What to do:
Would you return each record that follows word for word, without its pictures?

Material for this task:
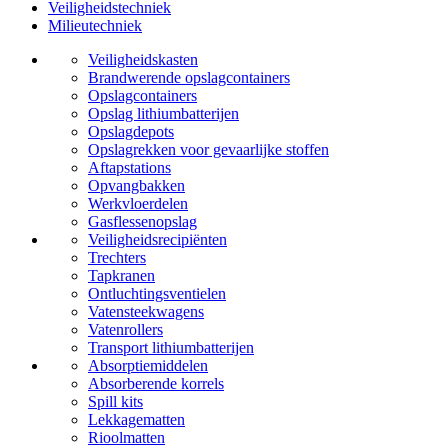
Veiligheidstechniek
Milieutechniek
Veiligheidskasten
Brandwerende opslagcontainers
Opslagcontainers
Opslag lithiumbatterijen
Opslagdepots
Opslagrekken voor gevaarlijke stoffen
Aftapstations
Opvangbakken
Werkvloerdelen
Gasflessenopslag
Veiligheidsrecipiënten
Trechters
Tapkranen
Ontluchtingsventielen
Vatensteekwagens
Vatenrollers
Transport lithiumbatterijen
Absorptiemiddelen
Absorberende korrels
Spill kits
Lekkagematten
Rioolmatten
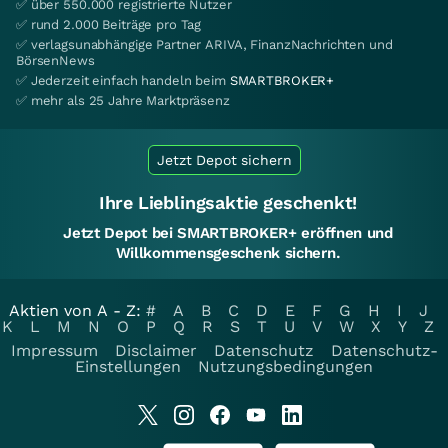
✅ über 550.000 registrierte Nutzer
✅ rund 2.000 Beiträge pro Tag
✅ verlagsunabhängige Partner ARIVA, FinanzNachrichten und
BörsenNews
✅ Jederzeit einfach handeln beim
SMARTBROKER+
✅ mehr als 25 Jahre Marktpräsenz
Jetzt Depot sichern
Ihre Lieblingsaktie geschenkt!
Jetzt Depot bei SMARTBROKER+ eröffnen und
Willkommensgeschenk sichern.
Aktien von A - Z:
#
A
B
C
D
E
F
G
H
I
J
K
L
M
N
O
P
Q
R
S
T
U
V
W
X
Y
Z
Impressum
Disclaimer
Datenschutz
Datenschutz-
Einstellungen
Nutzungsbedingungen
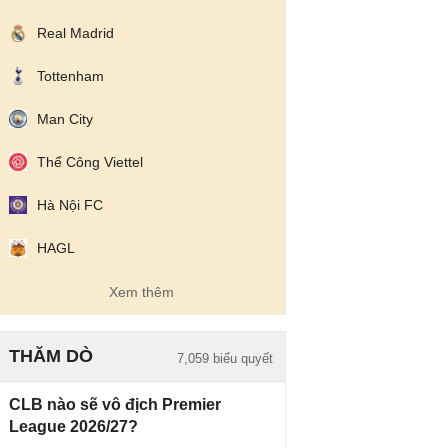
IFK
0 - 1
Gent
Real Madrid
Gothenburg
Tottenham
Rakow
0 - 0
Hammarby
Czestochowa
IF
Man City
Thể Công Viettel
Beitar
1 - 1
Austria Wien
Jerusalem
Hà Nội FC
FC Twente
2 - 0
DAC 1904
Dunajska
HAGL
Streda
Xem thêm
Hapoel Tel
2 - 0
GKS
Aviv
Katowice
THĂM DÒ
7,059 biểu quyết
Ajax
2 - 0
Shelbourne
CLB nào sẽ vô địch Premier
Borac Banja
1 - 0
Maxline
League 2026/27?
Luka
Vitebsk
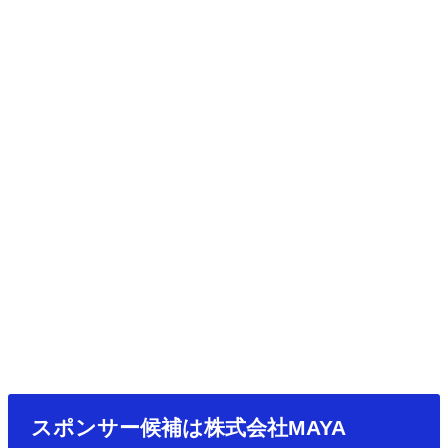
スポンサー候補は株式会社MAYA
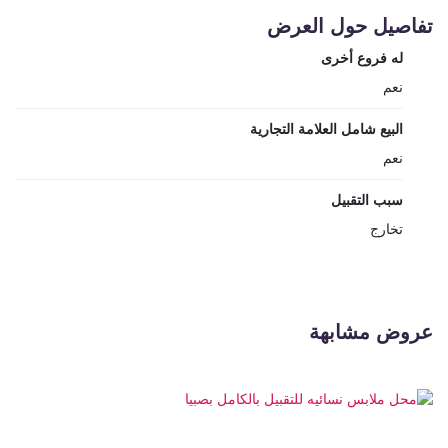
تفاصيل حول العرض
له فروع أخرى
نعم
البيع شامل العلامة التجارية
نعم
سبب التقبيل
تخارج
عروض مشابهة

Exercise response:
Veiligheidstechniek
Milieutechniek
Veiligheidskasten
Brandwerende opslagcontainers
Opslagcontainers
Opslag lithiumbatterijen
Opslagdepots
Opslagrekken voor gevaarlijke stoffen
Aftapstations
Opvangbakken
Werkvloerdelen
Gasflessenopslag
Veiligheidsrecipiënten
Trechters
Tapkranen
Ontluchtingsventielen
Vatensteekwagens
Vatenrollers
Transport lithiumbatterijen
Absorptiemiddelen
Absorberende korrels
Spill kits
Lekkagematten
Rioolmatten
✅ über 550.000 registrierte Nutzer
✅ rund 2.000 Beiträge pro Tag
✅ verlagsunabhängige Partner ARIVA, FinanzNachrichten und
BörsenNews
✅ Jederzeit einfach handeln beim
SMARTBROKER+
✅ mehr als 25 Jahre Marktpräsenz
Jetzt Depot sichern
Ihre Lieblingsaktie geschenkt!
Jetzt Depot bei SMARTBROKER+ eröffnen und
Willkommensgeschenk sichern.
Aktien von A - Z:
#
A
B
C
D
E
F
G
H
I
J
K
L
M
N
O
P
Q
R
S
T
U
V
W
X
Y
Z
Impressum
Disclaimer
Datenschutz
Datenschutz-
Einstellungen
Nutzungsbedingungen
IFK
0 - 1
Gent
Real Madrid
Gothenburg
Tottenham
Rakow
0 - 0
Hammarby
Czestochowa
IF
Man City
Thể Công Viettel
Beitar
1 - 1
Austria Wien
Jerusalem
Hà Nội FC
FC Twente
2 - 0
DAC 1904
Dunajska
HAGL
Streda
Xem thêm
Hapoel Tel
2 - 0
GKS
Aviv
Katowice
THĂM DÒ
7,059 biểu quyết
Ajax
2 - 0
Shelbourne
CLB nào sẽ vô địch Premier
Borac Banja
1 - 0
Maxline
League 2026/27?
Luka
Vitebsk
スポンサー候補は株式会社MAYA
تفاصيل حول العرض
له فروع أخرى
نعم
البيع شامل العلامة التجارية
نعم
سبب التقبيل
تخارج
عروض مشابهة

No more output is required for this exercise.